Each of these categories is well represented at conferences and pretty much every paper falls into one of these four buckets. These also map roughly onto verification methodologies and problem domains.


On second thought, these are mostly too closely related, I think that if you want to truly find the ur-specification languages this is closely related to Girard's research program. Specification languages are intrinsically tied to a notion of truth and also of proof (method of establishing / showing truth), these are central questions in Girard's work.

I think a revised list should also include proof-nets, and other weirder specification languages like the [flower calculus](http://www.lix.polytechnique.fr/Labo/Pablo.DONATO/drafts/FJ....) or stellar resolution. These also stretch the usual interpretation of language as a syntax tree.

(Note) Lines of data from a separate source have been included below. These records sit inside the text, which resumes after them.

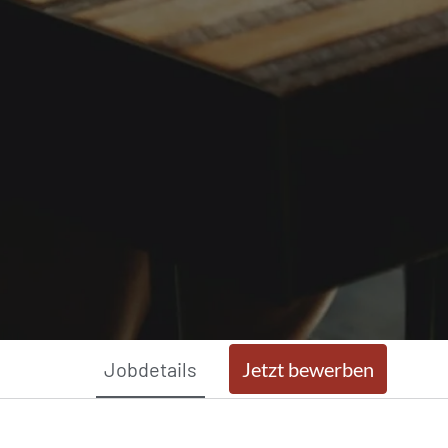
Jobdetails
Jetzt bewerben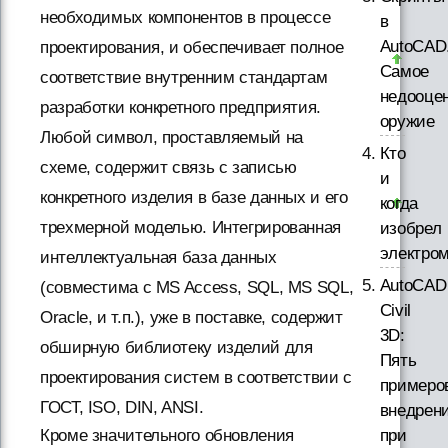
необходимых компонентов в процессе
в
AutoCAD
проектирования, и обеспечивает полное
Самое
соответствие внутренним стандартам
недооце
разработки конкретного предприятия.
оружие
Любой символ, проставляемый на
Кто
схеме, содержит связь с записью
и
конкретного изделия в базе данных и его
когда
трехмерной моделью. Интегрированная
изобрел
электро
интеллектуальная база данных
AutoCAD
(совместима с MS Access, SQL, MS SQL,
Civil
Oracle, и т.п.), уже в поставке, содержит
3D:
обширную библиотеку изделий для
Пять
проектирования систем в соответствии с
примеро
ГОСТ, ISO, DIN, ANSI.
внедрен
Кроме значительного обновления
при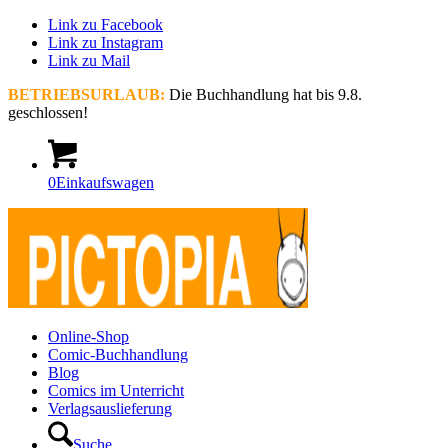
Link zu Facebook
Link zu Instagram
Link zu Mail
BETRIEBSURLAUB:
Die Buchhandlung hat bis 9.8.
geschlossen!
0
Einkaufswagen
Online-Shop
Comic-Buchhandlung
Blog
Comics im Unterricht
Verlagsauslieferung
Suche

The feasibility of automatic verification and ease of specification played incredibly important roles in the historical development of specification languages. This raises an interesting question: what new computational tools are coming on the scene, and what role will those tools play in the next generation of specification/programming languages?

Reading this article, I was struck by how noneterminism was all over the place in ur-specification languages. I think the answer to the question above will turn out to be something about: 1. nondeterminism, and 2. LLMs, RL, and diffusion as a way of resolving/refining nondeterminism.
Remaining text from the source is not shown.